What I mean is: I’d rather not add more command line options if there
is a way for rpc.nfsd to automatically and quietly do what is needed.
But I don’t understand the use case here. Sean, can you explain it
for
bears of little brain?
Sure, and please correct me if any of my understanding is incorrect (as
it may well be). In my environment, I wanted to have NFS only listen on
one interface of a multihomed host. In using the "--host" parameter to
do so, I saw the error message regarding IPv6 thrown. While disabling
IPv6 globally in /etc/netconfig is an option (one I understand to be
"global", in that it'd affect *all* applications on the host), it'd be
nice to disable IPv6 for a single service/daemon instead.

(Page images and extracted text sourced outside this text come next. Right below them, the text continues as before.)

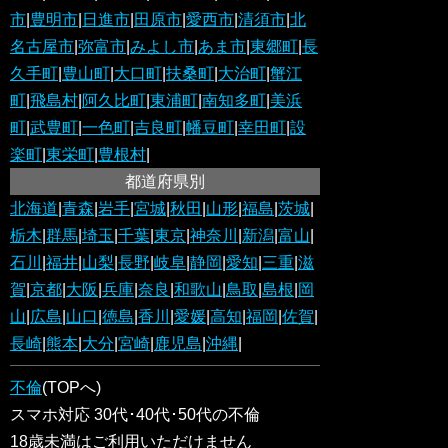
市
|
豊明市
|
日進市
|
田原市
|
愛西市
|
清須市
|
北
名古屋市
|
弥富市
|
みよし市
|
あま市
|
東郷町
|
長
久手町
|
豊山町
|
大口町
|
扶桑町
|
大治町
|
蟹江
町
|
飛島村
|
阿久比町
|
東浦町
|
南知多町
|
美浜
町
|
武豊町
|
一色町
|
吉良町
|
幡豆町
|
幸田町
|
設
楽町
|
東栄町
|
豊根村
|
都道府県別
北海道
|
青森
|
岩手
|
宮城
|
秋田
|
山形
|
福島
|
茨城
|
栃木
|
群馬
|
埼玉
|
千葉
|
東京
|
神奈川
|
新潟
|
富山
|
石川
|
福井
|
山梨
|
長野
|
岐阜
|
静岡
|
愛知
|
三重
|
滋
賀
|
京都
|
大阪
|
兵庫
|
奈良
|
和歌山
|
鳥取
|
島根
|
岡
山
|
広島
|
山口
|
徳島
|
香川
|
愛媛
|
高知
|
福岡
|
佐賀
|
長崎
|
熊本
|
大分
|
宮崎
|
鹿児島
|
沖縄
|
不倫
(TOPへ)
スマホ対応 30代･40代･50代の不倫
18歳未満はご利用いただけません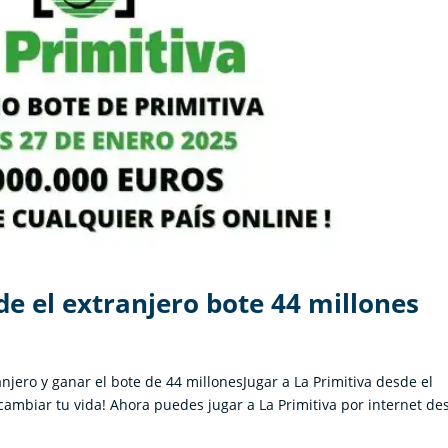
de el extranjero bote 44 millones
njero y ganar el bote de 44 millonesJugar a La Primitiva desde el
cambiar tu vida! Ahora puedes jugar a La Primitiva por internet de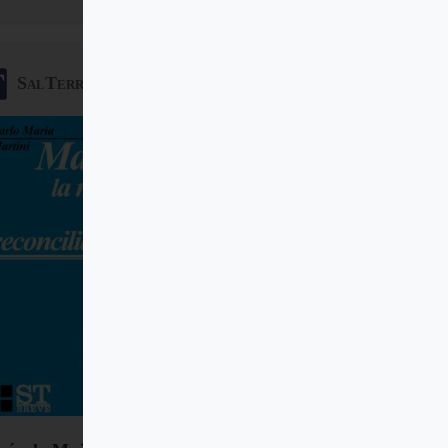
SalTerrae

Of course, the fact that at least Ubuntu and RHEL (and almost certainly
their upstream and their derivatives, respectively) relay the error
message when running the NFS init scripts could confuse someone into
thinking NFS failed to start properly (until they look at the output of
netstat -nalp, etc.). I'd almost argue that's a larger concern. By the
same token, "--host" seems a little used option, for whatever reason.